The sequence of subject development in this edition commences with definitions and concepts and goes on to cover incompressible flow, low speed aerofoil and wing theory, compressible flow, high speed wing theory, viscous flow, boundary layers, transition and turbulence, wing design, propellers and propulsion.

Accordingly the work deals first with the units, dimensions and properties of the physical quantities used in aerodynamics then introduces common aeronautical definitions before explaining the aerodynamic forces involved and the basics of aerofoil characteristics. The fundamental fluid dynamics required for the develop­ment of aerodynamics and the analysis of flows within and around solid boundaries for air at subsonic speeds is explored in depth in the next two chapters, which continue with those immediately following to use these and other methods to develop aerofoil and wing theories for the estimation of aerodynamic characteristics in these regimes. Attention is then turned to the aerodynamics of high speed air flows. The laws governing the behaviour of the physical properties of air are applied to the transonic and supersonic regimes and the aerodynamics of the abrupt changes in the flow characteristics at these speeds are explained. The exploitation of these and other theories is then used to explain the significant effects on wings in transonic and supersonic flight respectively, and to develop appropriate aerodynamic characteris­tics. Viscosity is a key physical quantity of air and its significance in aerodynamic situations is next considered in depth. The useful concept of the boundary layer and the development of properties of various flows when adjacent to solid boundaries, build to a body of reliable methods for estimating the fluid forces due to viscosity and notably, in aerodynamics, of skin friction and profile drag. Finally the two chapters on wing design and flow control, and propellers and propulsion respectively, bring together disparate aspects of the previous chapters as appropriate, to some practical and individual applications of aerodynamics.

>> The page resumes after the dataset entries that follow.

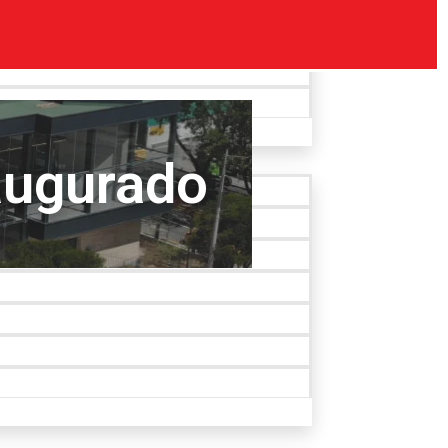
augurado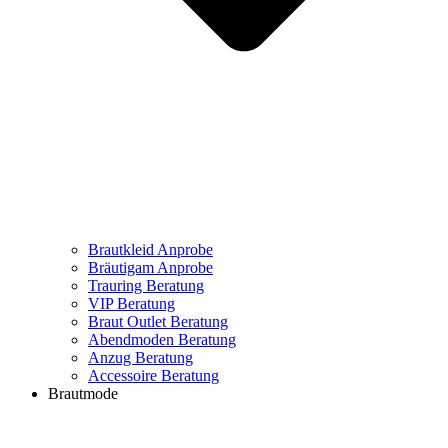
Brautkleid Anprobe
Bräutigam Anprobe
Trauring Beratung
VIP Beratung
Braut Outlet Beratung
Abendmoden Beratung
Anzug Beratung
Accessoire Beratung
Brautmode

It is recognized that aerodynamic design makes extensive use of computational aids. This is reflected in part in this volume by the introduction, where appropriate, of descriptions and discussions of relevant computational techniques. However, no comprehensive cover of computational methods is intended, and experience in computational techniques is not required for a complete understanding of the aerodynamics in this book.

Equally, although experimental data have been quoted no attempt has been made to describe techniques or apparatus, as we feel that experimental aerodynamics demands its own considered and separate treatment.

We are indebted to the Senates of the Universities and other institutions referred to within for kindly giving permission for the use of past examination questions. Any answers and worked examples are the responsibility of the authors, and the author­ities referred to are in no way committed to approval of such answers and examples.

This preface would be incomplete without reference to the many authors of classical and popular texts and of learned papers, whose works have formed the framework and guided the acquisitions of our own knowledge. A selection of these is given in the bibhography if not referred to in the text and we apologize if due recognition of a source has been inadvertently omitted in any particular in this volume.